A farmer cycles on a road in Pinggu, on the outskirts of Beijing. About 13% of China’s population still live on less than $1.25 per day, the UN Development Programme says. Average urban disposable income is just 21,810 yuan ($3,500) a year. Meanwhile, China has 2.7mn millionaires in dollar terms and 251 billionaires, according to the Hurun Report, known for its annual China Rich List.


Reuters/Beijing

China plans major bond market reform to raise the money the ruling Communist Party needs for a 40tn yuan ($6.4tn) urbanisation programme to buoy economic growth and close a chasm between the country’s urban rich and rural poor.
The Party aims to bring 400mn people to cities over the next decade as the new leadership of president-in-waiting Xi Jinping and premier-designate Li Keqiang seek to turn China into a wealthy world power with economic growth generated by an affluent consumer class.
The urban development would be funded by a major expansion of bond markets, sources with leadership ties, and a senior executive at one of China’s “Big Four” state banks, who was formerly at the central bank, told Reuters.
“The urbanisation drive will push the domestic capital market liberalisation agenda,” the senior bank executive said on condition of anonymity. “Urbanisation is Li Keqiang’s big project.

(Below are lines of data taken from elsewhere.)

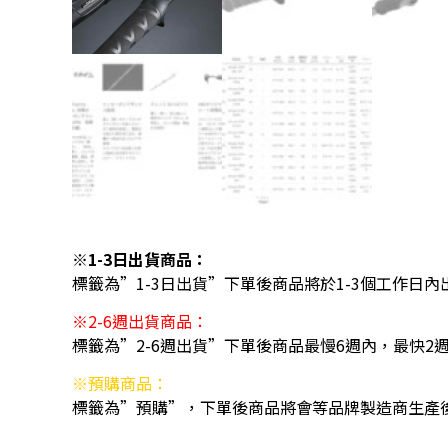
※1-3日出貨商品：
標籤為”1-3日出貨”下單後商品將於1-3個工作日內
※2-6週出貨商品：
標籤為”2-6週出貨”下單後商品最慢6週內，最快2
※預購商品：
標籤為”預購”，下單後商品將會等品牌製造商生產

He has to get it right and he is willing to pursue innovation to make it a success.”
Set to be confirmed as premier at the end of the annual meeting of China’s parliament, which opens next week, Li must find ways to pay for the urban development that he has made a policy priority.
Central and local governments, as well as bank loans, will fund the costs, the sources said. But, sweeping reforms to create a fully-functioning municipal bond market, boost corporate and high-yield bond issuance and actively steer foreign capital into the sector, are crucial to raising the sums of money China will need, they added.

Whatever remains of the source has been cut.